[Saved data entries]
⟨
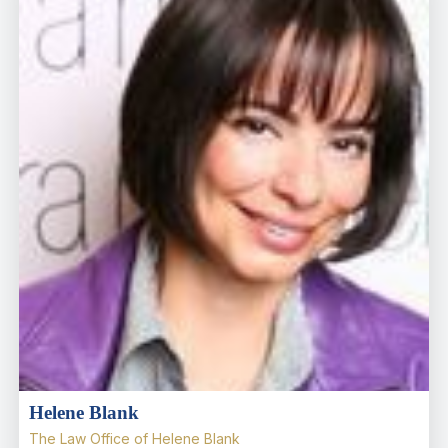
Helene Blank
The Law Office of Helene Blank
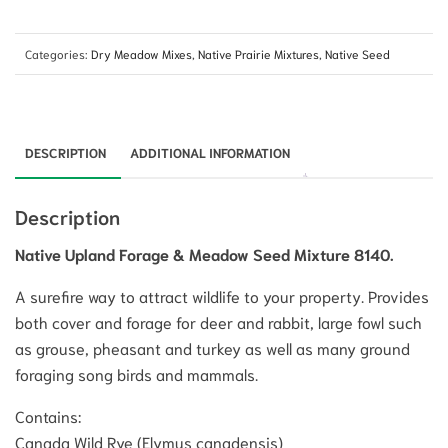
Categories:
Dry Meadow Mixes
,
Native Prairie Mixtures
,
Native Seed
DESCRIPTION
ADDITIONAL INFORMATION
Description
Native Upland Forage & Meadow Seed Mixture 8140.
A surefire way to attract wildlife to your property. Provides
both cover and forage for deer and rabbit, large fowl such
as grouse, pheasant and turkey as well as many ground
foraging song birds and mammals.
Contains:
Canada Wild Rye (Elymus canadensis)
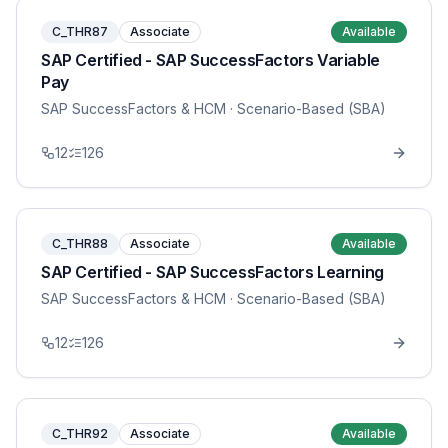
C_THR87
Associate
Available
SAP Certified - SAP SuccessFactors Variable
Pay
SAP SuccessFactors & HCM
· Scenario-Based (SBA)
12
126
C_THR88
Associate
Available
SAP Certified - SAP SuccessFactors Learning
SAP SuccessFactors & HCM
· Scenario-Based (SBA)
12
126
C_THR92
Associate
Available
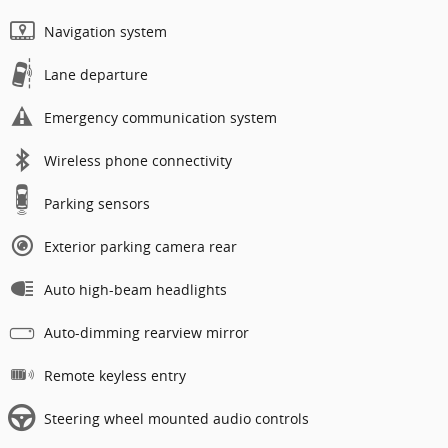
Navigation system
Lane departure
Emergency communication system
Wireless phone connectivity
Parking sensors
Exterior parking camera rear
Auto high-beam headlights
Auto-dimming rearview mirror
Remote keyless entry
Steering wheel mounted audio controls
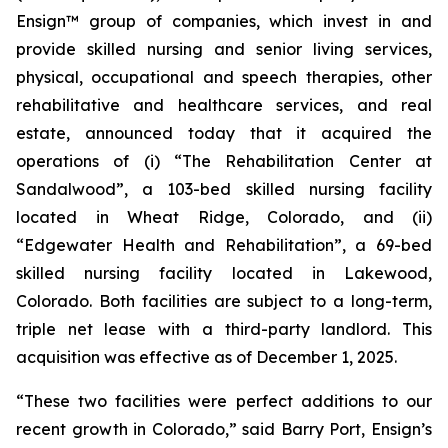
Ensign™ group of companies, which invest in and
provide skilled nursing and senior living services,
physical, occupational and speech therapies, other
rehabilitative and healthcare services, and real
estate, announced today that it acquired the
operations of (i)
“The Rehabilitation Center at
Sandalwood”
, a 103-bed skilled nursing facility
located in Wheat Ridge, Colorado, and (ii)
“Edgewater Health and Rehabilitation”
, a 69-bed
skilled nursing facility located in Lakewood,
Colorado. Both facilities are subject to a long-term,
triple net lease with a third-party landlord. This
acquisition was effective as of December 1, 2025.
“These two facilities were perfect additions to our
recent growth in Colorado,” said Barry Port, Ensign’s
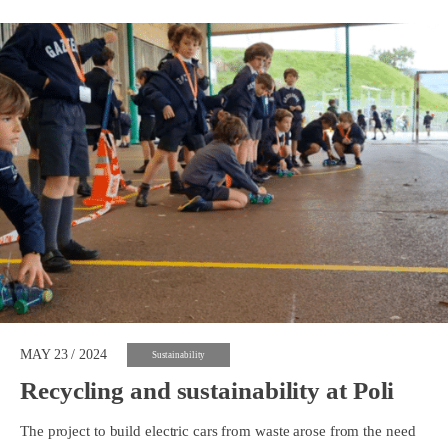
MAY 23 / 2024
Sustainability
Recycling and sustainability at Poli
The project to build electric cars from waste arose from the need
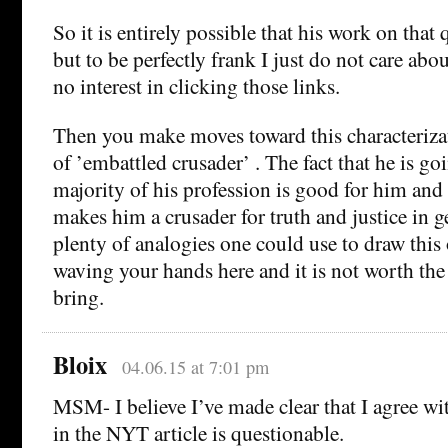
So it is entirely possible that his work on that 
but to be perfectly frank I just do not care abo
no interest in clicking those links.
Then you make moves toward this characterizat
of ’embattled crusader’ . The fact that he is go
majority of his profession is good for him and 
makes him a crusader for truth and justice in g
plenty of analogies one could use to draw this 
waving your hands here and it is not worth the 
bring.
Bloix
04.06.15 at 7:01 pm
MSM- I believe I’ve made clear that I agree wi
in the NYT article is questionable.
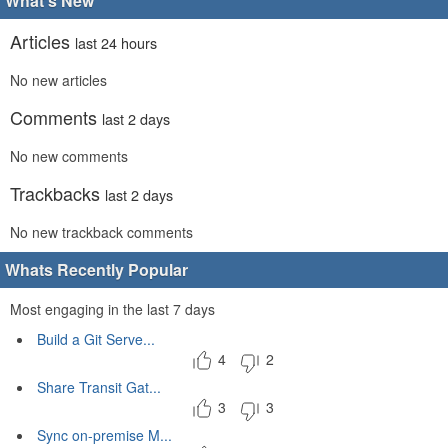
What's New
Articles
last 24 hours
No new articles
Comments
last 2 days
No new comments
Trackbacks
last 2 days
No new trackback comments
Whats Recently Popular
Most engaging in the last 7 days
Build a Git Serve...
4
2
Share Transit Gat...
3
3
Sync on-premise M...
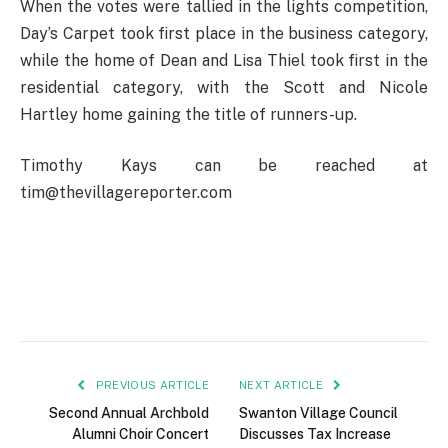
When the votes were tallied in the lights competition,
Day’s Carpet took first place in the business category,
while the home of Dean and Lisa Thiel took first in the
residential category, with the Scott and Nicole
Hartley home gaining the title of runners-up.
Timothy Kays can be reached at
tim@thevillagereporter.com
PREVIOUS ARTICLE
NEXT ARTICLE
Second Annual Archbold
Swanton Village Council
Alumni Choir Concert
Discusses Tax Increase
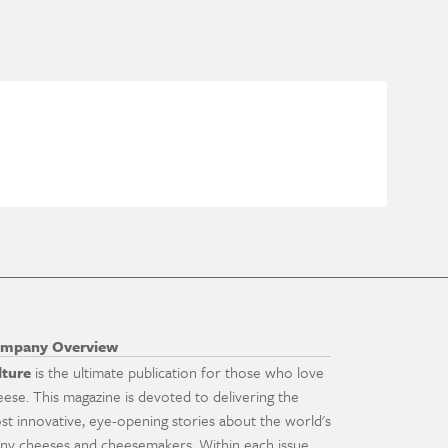
mpany Overview
lture
is the ultimate publication for those who love
eese. This magazine is devoted to delivering the
st innovative, eye-opening stories about the world's
ny cheeses and cheesemakers. Within each issue,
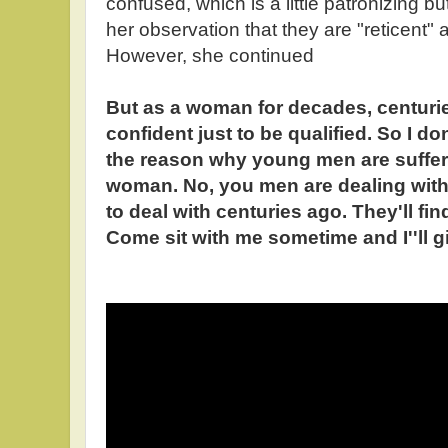
confused, which is a little patronizing 
her observation that they are "reticent"
However, she continued
But as a woman for decades, centuri
confident just to be qualified. So I do
the reason why young men are suffer
woman. No, you men are dealing wi
to deal with centuries ago. They'll find
Come sit with me sometime and I''ll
⟩
Retype all the data exactly; skip the pictures.

Helene Blank
The Law Office of Helene Blank
Categories:
Dry Meadow Mixes
,
Native Prairie Mixtures
,
Native Seed
DESCRIPTION
ADDITIONAL INFORMATION
Description
Native Upland Forage & Meadow Seed Mixture 8140.
A surefire way to attract wildlife to your property. Provides
both cover and forage for deer and rabbit, large fowl such
as grouse, pheasant and turkey as well as many ground
foraging song birds and mammals.
Contains:
Canada Wild Rye (Elymus canadensis)
C_THR87
Associate
Available
SAP Certified - SAP SuccessFactors Variable
Pay
SAP SuccessFactors & HCM
· Scenario-Based (SBA)
12
126
C_THR88
Associate
Available
SAP Certified - SAP SuccessFactors Learning
SAP SuccessFactors & HCM
· Scenario-Based (SBA)
12
126
C_THR92
Associate
Available
Navigation system
Lane departure
Emergency communication system
Wireless phone connectivity
Parking sensors
Exterior parking camera rear
Auto high-beam headlights
Auto-dimming rearview mirror
Remote keyless entry
Steering wheel mounted audio controls
Ensign™ group of companies, which invest in and
provide skilled nursing and senior living services,
physical, occupational and speech therapies, other
rehabilitative and healthcare services, and real
estate, announced today that it acquired the
operations of (i)
“The Rehabilitation Center at
Sandalwood”
, a 103-bed skilled nursing facility
located in Wheat Ridge, Colorado, and (ii)
“Edgewater Health and Rehabilitation”
, a 69-bed
skilled nursing facility located in Lakewood,
Colorado. Both facilities are subject to a long-term,
triple net lease with a third-party landlord. This
acquisition was effective as of December 1, 2025.
“These two facilities were perfect additions to our
recent growth in Colorado,” said Barry Port, Ensign’s
MAY 23 / 2024
Sustainability
Recycling and sustainability at Poli
The project to build electric cars from waste arose from the need
So it is entirely possible that his work on that 
but to be perfectly frank I just do not care abo
no interest in clicking those links.
Then you make moves toward this characterizat
of ’embattled crusader’ . The fact that he is go
majority of his profession is good for him and 
makes him a crusader for truth and justice in g
plenty of analogies one could use to draw this 
waving your hands here and it is not worth the 
bring.
Bloix
04.06.15 at 7:01 pm
MSM- I believe I’ve made clear that I agree wi
in the NYT article is questionable.
What's New
Articles
last 24 hours
No new articles
Comments
last 2 days
No new comments
Trackbacks
last 2 days
No new trackback comments
Whats Recently Popular
Most engaging in the last 7 days
Build a Git Serve...
4
2
Share Transit Gat...
3
3
Sync on-premise M...
When the votes were tallied in the lights competition,
Day’s Carpet took first place in the business category,
while the home of Dean and Lisa Thiel took first in the
residential category, with the Scott and Nicole
Hartley home gaining the title of runners-up.
Timothy Kays can be reached at
tim@thevillagereporter.com
PREVIOUS ARTICLE
NEXT ARTICLE
Second Annual Archbold
Swanton Village Council
Alumni Choir Concert
Discusses Tax Increase
mpany Overview
lture
is the ultimate publication for those who love
eese. This magazine is devoted to delivering the
st innovative, eye-opening stories about the world's
ny cheeses and cheesemakers. Within each issue,
confused, which is a little patronizing 
her observation that they are "reticent"
However, she continued
But as a woman for decades, centuri
confident just to be qualified. So I do
the reason why young men are suffer
woman. No, you men are dealing wi
to deal with centuries ago. They'll find
Come sit with me sometime and I''ll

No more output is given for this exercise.